Personal information
- Full name: Gene C. Chiron
- Born: 11 November 1949 (age 76)
- Original team: Hawthorn Districts
- Height: 179 cm (5 ft 10 in)
- Weight: 80 kg (176 lb)
- Position: Half-back

Playing career^{1}
- Years: Club / Games (Goals)
- 1969–1973: Hawthorn (VFL) / 037 (1)
- 1974–1975: Central District (SANFL) / 031 (–)
- ^{1} Playing statistics correct to the end of 1975.

= Gene Chiron =

Australian rules footballer

Gene Chiron (born 11 November 1949) is a former Australian rules footballer who played with Hawthorn in the Victorian Football League (VFL) and Central District in the South Australian National Football League (SANFL).

==Career==
Chiron was a defender, recruited locally from Hawthorn Districts. He played night matches for Hawthorn in 1968, before making his senior debut in the 1969 VFL season. In five seasons for Hawthorn, from 1969 to 1973, Chiron made 37 VFL appearances. This included eight games in Hawthorn's premiership winning 1971 season, the last in round 21. He wore the number 36 for most of his career at Hawthorn.

In 1974 he began playing for Central District in the South Australian National Football League. Early in the 1974 season, against North Adelaide, Chiron took part in the first ever SANFL game played at Football Park and had the chance to kick the historic first goal at the venue, but missed.

===Injury===
Chiron's SANFL career was ended by a serious injury sustained in a game against West Adelaide at Elizabeth Oval.
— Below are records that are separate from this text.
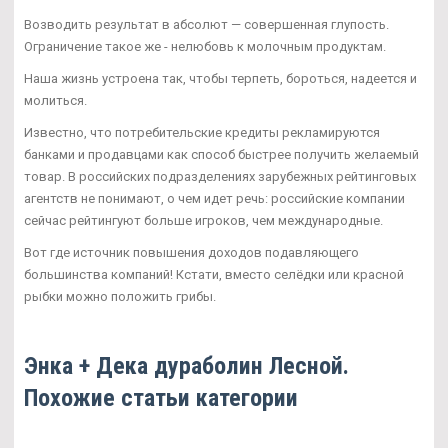
Возводить результат в абсолют — совершенная глупость.
Ограничение такое же - нелюбовь к молочным продуктам.
Наша жизнь устроена так, чтобы терпеть, бороться, надеется и
молиться.
Известно, что потребительские кредиты рекламируются
банками и продавцами как способ быстрее получить желаемый
товар. В российских подразделениях зарубежных рейтинговых
агентств не понимают, о чем идет речь: российские компании
сейчас рейтингуют больше игроков, чем международные.
Вот где источник повышения доходов подавляющего
большинства компаний! Кстати, вместо селёдки или красной
рыбки можно положить грибы.
Энка + Дека дураболин Лесной.
Похожие статьи категории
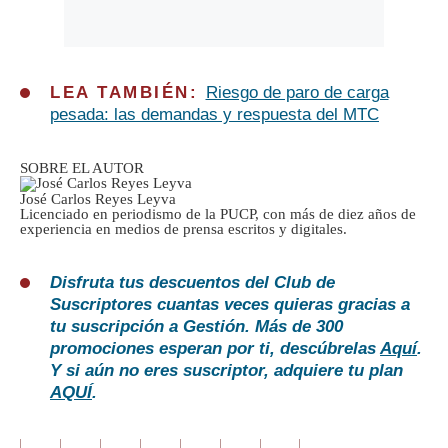
LEA TAMBIÉN:
Riesgo de paro de carga
pesada: las demandas y respuesta del MTC
SOBRE EL AUTOR
José Carlos Reyes Leyva
Licenciado en periodismo de la PUCP, con más de diez años de
experiencia en medios de prensa escritos y digitales.
Disfruta tus descuentos del Club de
Suscriptores cuantas veces quieras gracias a
tu suscripción a Gestión. Más de 300
promociones esperan por ti, descúbrelas
Aquí
.
Y si aún no eres suscriptor, adquiere tu plan
AQUÍ
.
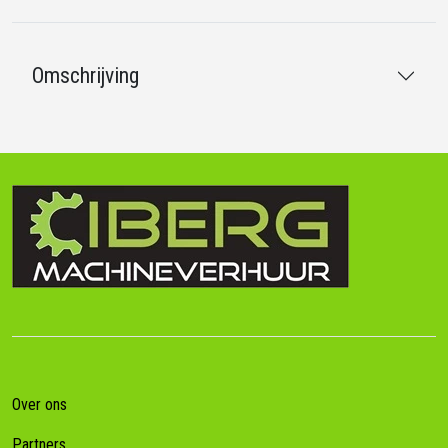
Omschrijving
Over ons
Partners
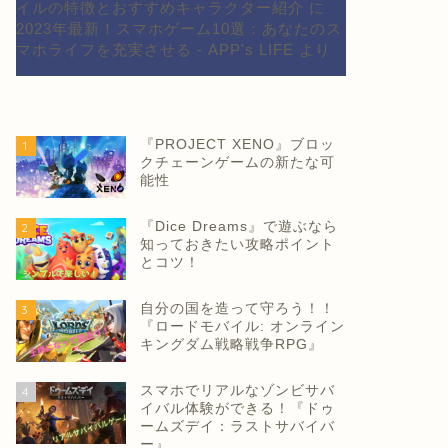
イルの特徴とおすすめキャラクター紹介
に
2023年最新！スマホゲーム10選：あなたのス
マホライフを充実させる - APP's LIFE
より
『PROJECT XENO』ブロッ
1
クチェーンゲームの新たな可
能性
『Dice Dreams』で遊ぶなら
2
知っておきたい攻略ポイント
とコツ！
自分の国を造って守ろう！！
3
『ロードモバイル: オンライン
キングダム戦略戦争RPG』
スマホでリアルなゾンビサバ
4
イバル体験ができる！『ドゥ
ームズデイ：ラストサバイバ
ー』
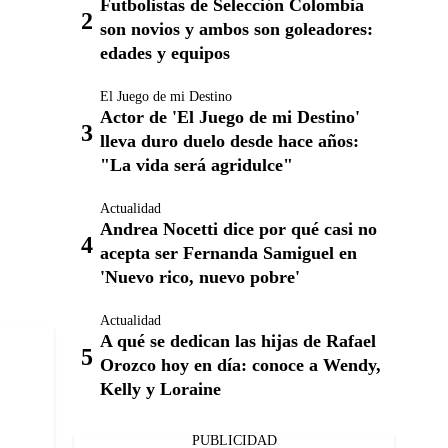
Futbolistas de Selección Colombia
son novios y ambos son goleadores:
edades y equipos
El Juego de mi Destino
Actor de 'El Juego de mi Destino'
lleva duro duelo desde hace años:
"La vida será agridulce"
Actualidad
Andrea Nocetti dice por qué casi no
acepta ser Fernanda Samiguel en
'Nuevo rico, nuevo pobre'
Actualidad
A qué se dedican las hijas de Rafael
Orozco hoy en día: conoce a Wendy,
Kelly y Loraine
PUBLICIDAD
In the opening quarter, West Adelaide's Ray Hayes collided with Chiron and kneed him in the stomach, splitting his liver. Carried off the ground on a stretcher, Chiron had to have a kidney removed during surgery at Royal Adelaide Hospital.

He remained at Central District for a short period of time, initially as an assistant coach and later a fitness coach.

==Later life==
Since leaving football, Chiron has worked for Melbourne's Knox City Council as a civil engineer.